Le tandem brosse en long, en large et en travers le portrait historique et politique d’un bout de continent à jamais tiraillé entre élans démocratiques et traditions autoritaires. Manœuvres américaines sournoises et malveillantes, dictatures renversées, révolution par l’alphabétisation… Au Brésil, au Chili, au Panama, au Nicaragua, au Venezuela et en Colombie, des hommes et des femmes racontent leur combat et une Amérique latine fracturée sans cesse confrontée aux interventions de son puissant voisin états-unien. Exilé chilien, opposant au chavisme, sandiniste de la première heure, proche de Lula, conseillers à la Maison-Blanche et agents de la CIA éclairent de leur expérience et de leur savoir cette série passionnante, solidement documentée, bien construite, nourrie par des archives parfois très violentes et des témoins de premier plan.
Michelle Perrot: dans l’intimité des chambres
Dimanche 22 juin à 22.55 sur France 5
Documentaire de Teri Wehn Damisch.
3,5/5

Elle s’est d’abord intéressée aux ouvriers, aux prisonniers, aux prostituées et autres laissés pour compte de la société. Michelle Perrot, qui vient de fêter le 18 mai ses 97 ans, n’en est pas moins avant tout reconnue comme la grande historienne du féminisme en Occident. Si elle a (co)écrit de nombreux ouvrages sur le sujet (Histoire des femmes en Occident, Les Femmes ou les silences de l’histoire…), la prof d’unif et militante féministe remportait encore en 2009 le prix Femina avec un essai (Histoire de chambres) qui, de l’accouchement à l’agonie, questionnait ce théâtre de nos existences.
Ce tout petit espace intime dans lequel on passe grosso modo la moitié de nos vies. La productrice et réalisatrice Teri Wehn Damisch (89 piges) s’inspire des réflexions de l’historienne pour l’inviter à se raconter en tant que femme. Alors qu’elle se promène dans les chambres de la maison de Nohant où a vécu George Sand qui fut sa première héroïne, Michelle Perrot s’étend sur sa vie et son œuvre, et évoque Colette, Simone de Beauvoir, Brigitte Bardot et le succès du mouvement #MeToo. «L’histoire demeure une science largement virile, dans son exercice comme dans son contenu», déclarait-elle il y a quelques années dans les colonnes du Monde. Intéressant et singulier.

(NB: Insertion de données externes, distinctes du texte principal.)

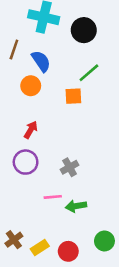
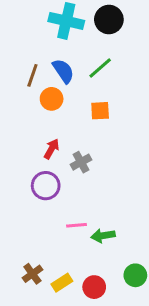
black circle: (84, 30) -> (109, 20), moved
brown line: (14, 50) -> (32, 75), moved
green line: (89, 73) -> (100, 68), moved
gray cross: (70, 167) -> (81, 162), moved

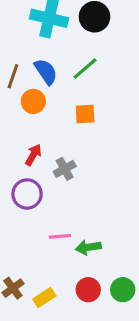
red circle: (94, 287) -> (88, 290), moved

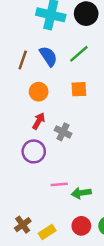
orange circle: (33, 101) -> (39, 92), moved
gray cross: (65, 169) -> (63, 132), turned -35

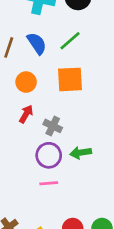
orange square: (79, 89) -> (70, 79), size x1.5
purple circle: (34, 151) -> (49, 155), moved
green arrow: (81, 193) -> (81, 153), moved

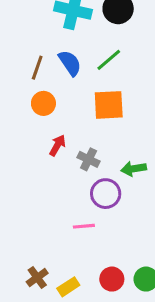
orange circle: (26, 82) -> (43, 103), moved
green arrow: (81, 153) -> (134, 169), moved
purple circle: (49, 155) -> (106, 194), moved

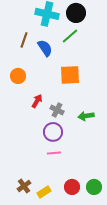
green line: (109, 60) -> (70, 36), moved
brown line: (37, 68) -> (24, 40), moved
orange circle: (43, 103) -> (18, 76), moved
purple circle: (106, 194) -> (53, 132), moved

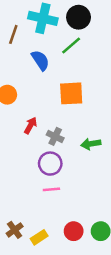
brown line: (24, 40) -> (13, 34), moved

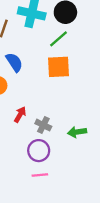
blue semicircle: (40, 60) -> (14, 62), moved
orange square: (71, 93) -> (58, 67), moved

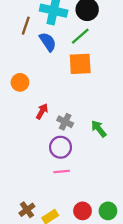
blue semicircle: (14, 62) -> (48, 42), moved
green arrow: (77, 132) -> (99, 129), turned 60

Bakolo Music International
Samedi 21 juin à 22.40 sur La Trois
Documentaire de Benjamin Viré et Tom Vantorre.
3,5/5

Né en 1925 à Kinshasa et mort en 2008 à l’âge (faites les comptes) de 83 ans, Antoine Wendo Kolosoy, dit Papa Wendo, fut l’un des pères fondateurs de la rumba congolaise et l’une des premières stars de la musique africaine. En 1948, il a créé son propre orchestre, le Bakolo Music International, qui mélangeait la rumba à la biguine, au cha-cha et au tango et a compté jusqu’à une trentaine de membres. Le champion du monde de voile, courtier maritime et réalisateur Jacques Sarasin avait déjà consacré un documentaire à la légende, On The Rumba River, sorti juste avant son décès. Une plongée dans les rues boueuses de Kin tandis que Papa Wendo essayait de réunir d’anciens complices.
Bakolo Music International en est quelque part la continuation posthume. Les Belges Benjamin Viré et Tom Vantorre suivent au quotidien le groupe vieillissant qui tente de perpétuer l’héritage du patron comme il le lui avait demandé. Du studio congolais aux routes d’Europe en passant par l’hosto («Un jour tu es bien, tu es bien portant, tu es content / Un jour tu as mal, c’est général, c’est l’hôpital…»), ce docu touchant et dansant raconte le parcours du combattant, la tradition, l’esprit de famille, le poids de la religion… Y’a d’la rumba dans l’air.